9月18日 年間第25主日
赤波江神父の黙想のヒント

「ごく小さな事に忠実な者は、大きな事にも忠実である。ごく小さな事に不忠実な者は、大きな事にも不忠実である。」(ルカ16:10))

 今日のみ言葉「小さな事への忠実さ」、それを習慣と言い換えることができます。人生とは習慣です。古代ギリシアの哲学者アリストテレスは「習慣とは繰り返された運動である」と言いました。即ち、習慣が性格や人格を形成するのですね。「何事も努力ではなく習慣にせよ」とよく言われます。習慣は日々の積み重ねですから、それを習い性にすれば、その後はつらいとも面倒とも感じなくなります。ですから、大事なことはよい習慣を早くから身につけることです。よい習慣に早くから身につけた人は人生の実りも大きく、反対によい習慣を軽視して生きている人は、人生そのものを軽視して生きているようにも思えます。

 鳥は生まれついた飛び方を変えることはできません。動物も生まれついた這い方や、走り方を変えることはできません。しかし、人間だけが生き方を変えることができるのです。人間だけが自分の命の限界を意識しながら、その限りある命をどう生きようかと生き方を変えることができるのです。それは人間だけに与えられた特権であり、その特権は小さな習慣の積み重ねによって成し遂げられるのです。「リンゴに芯があるように、人間は生まれながらに『死の種』を宿している」と詩人リルケは言いました。しかし、同時に「人間は死に向かって成長し続ける存在である」とも精神分析学者エリクソンは言いました。

 天才とか才能とかという言葉がありますが、それは決して一瞬のひらめきではなく、毎日の積み重ねが自然にできることを言うのですね。
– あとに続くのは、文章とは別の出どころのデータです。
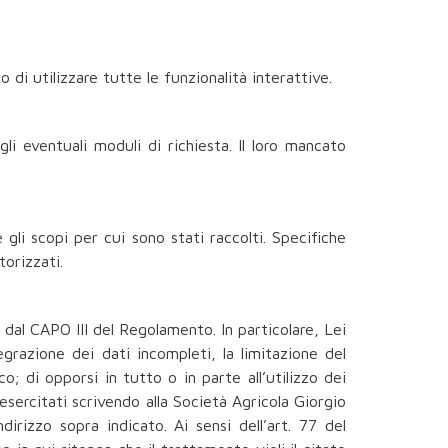
di utilizzare tutte le funzionalità interattive.
gli eventuali moduli di richiesta. Il loro mancato
li scopi per cui sono stati raccolti. Specifiche
torizzati.
 dal CAPO III del Regolamento. In particolare, Lei
tegrazione dei dati incompleti, la limitazione del
; di opporsi in tutto o in parte all’utilizzo dei
re esercitati scrivendo alla Società Agricola Giorgio
dirizzo sopra indicato. Ai sensi dell’art. 77 del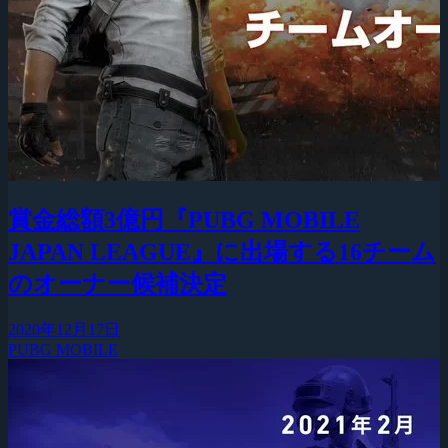
賞金総額3億円『PUBG MOBILE
JAPAN LEAGUE』に出場する16チーム
のオーナー候補決定
2020年12月17日
PUBG MOBILE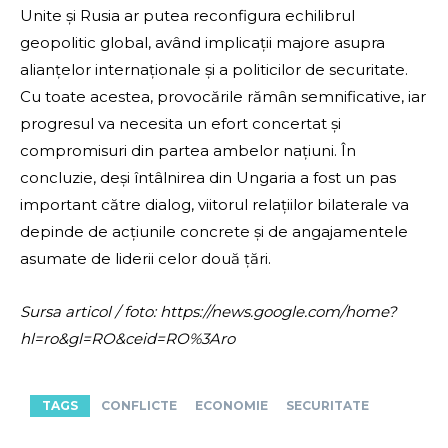
Unite și Rusia ar putea reconfigura echilibrul
geopolitic global, având implicații majore asupra
alianțelor internaționale și a politicilor de securitate.
Cu toate acestea, provocările rămân semnificative, iar
progresul va necesita un efort concertat și
compromisuri din partea ambelor națiuni. În
concluzie, deși întâlnirea din Ungaria a fost un pas
important către dialog, viitorul relațiilor bilaterale va
depinde de acțiunile concrete și de angajamentele
asumate de liderii celor două țări.
Sursa articol / foto: https://news.google.com/home?
hl=ro&gl=RO&ceid=RO%3Aro
TAGS
CONFLICTE
ECONOMIE
SECURITATE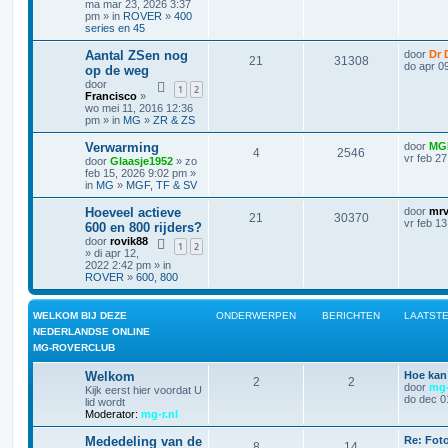
ma mar 23, 2026 3:37
pm » in
ROVER
»
400
series en 45
Aantal ZSen nog
door
Dr 
21
31308
do apr 0
op de weg
door
1
2
Francisco
»
wo mei 11, 2016 12:36
pm » in
MG
»
ZR & ZS
Verwarming
door
MG
4
2546
vr feb 2
door
Glaasje1952
» zo
feb 15, 2026 9:02 pm »
in
MG
»
MGF, TF & SV
Hoeveel actieve
door
mrv
21
30370
vr feb 1
600 en 800 rijders?
door
rovik88
1
2
» di apr 12,
2022 2:42 pm » in
ROVER
»
600, 800
WELKOM BIJ DEZE
ONDERWERPEN
BERICHTEN
LAATSTE
NEDERLANDSE ONLINE
MG-ROVERCLUB
Welkom
Hoe kan
2
2
door
mg-
Kijk eerst hier voordat U
do dec 0
lid wordt
Moderator:
mg-r.nl
Mededeling van de
Re: Foto
8
14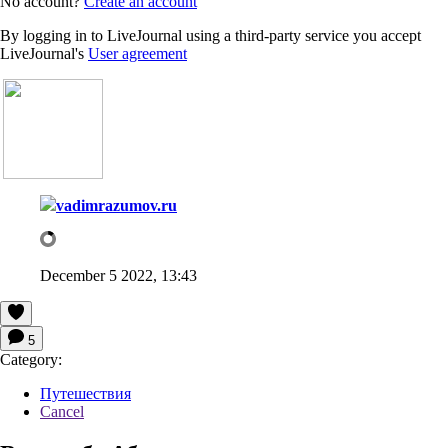
No account?
Create an account
By logging in to LiveJournal using a third-party service you accept
LiveJournal's
User agreement
vadimrazumov.ru
December 5 2022, 13:43
5
Category:
Путешествия
Cancel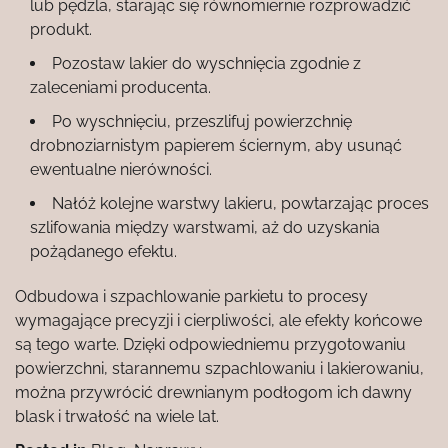
lub pędzla, starając się równomiernie rozprowadzić
produkt.
Pozostaw lakier do wyschnięcia zgodnie z
zaleceniami producenta.
Po wyschnięciu, przeszlifuj powierzchnię
drobnoziarnistym papierem ściernym, aby usunąć
ewentualne nierówności.
Nałóż kolejne warstwy lakieru, powtarzając proces
szlifowania między warstwami, aż do uzyskania
pożądanego efektu.
Odbudowa i szpachlowanie parkietu to procesy
wymagające precyzji i cierpliwości, ale efekty końcowe
są tego warte. Dzięki odpowiedniemu przygotowaniu
powierzchni, starannemu szpachlowaniu i lakierowaniu,
można przywrócić drewnianym podłogom ich dawny
blask i trwałość na wiele lat.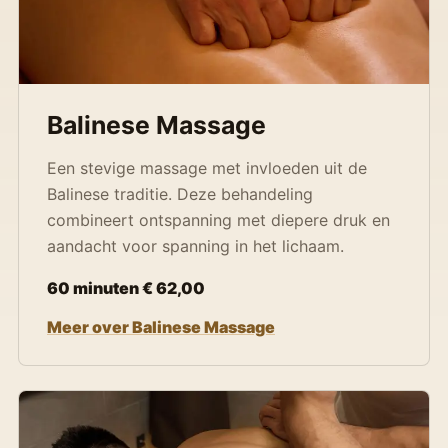
Balinese Massage
Een stevige massage met invloeden uit de
Balinese traditie. Deze behandeling
combineert ontspanning met diepere druk en
aandacht voor spanning in het lichaam.
60 minuten € 62,00
Meer over Balinese Massage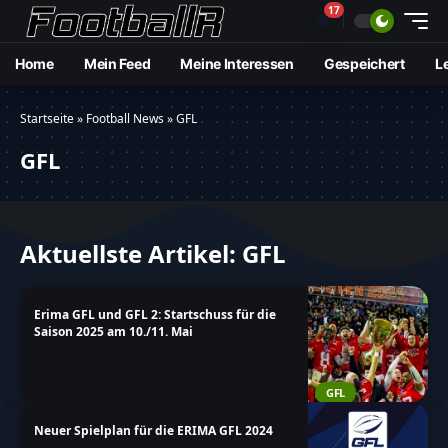
17
🔔
Home
Mein Feed
Meine Interessen
Gespeichert
L
Startseite
»
Football News
»
GFL
GFL
Aktuellste Artikel: GFL
Erima GFL und GFL 2: Startschuss für die
Saison 2025 am 10./11. Mai
GFL
Neuer Spielplan für die ERIMA GFL 2024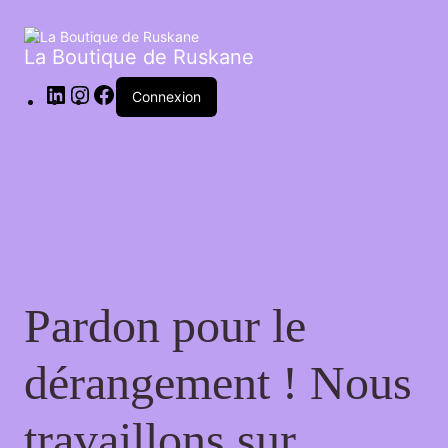
La Boutique de Ruskane
Connexion
Pardon pour le
dérangement ! Nous
travaillons sur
普段からどれだけ小さな事に忠実に打ち込んできたかということが大事であり、スポーツ選手などもよく「勝負の神は試合の時だけではなく、普段の生活を全て見ておられる」と言います。即ち、「勝負の神は細部に宿る」と。毎日の小さなことへの忠実さが勝負を分ける。これは何もスポーツに限ったことではなく、私たちの人生の勝負にかかわることであり、同様のことは教会の偉大な聖人たちも口をそろえて言ってきました。

 「ごく小さな事に不忠実な者は、大きな事にも不忠実である」とイエスは警告しました。人は自分が与えたものを受け取ることになります。永遠の生命の入り口には『人は自分が蒔いたものを刈り取ることになる』という言葉が鮮やかな文字で刻まれています。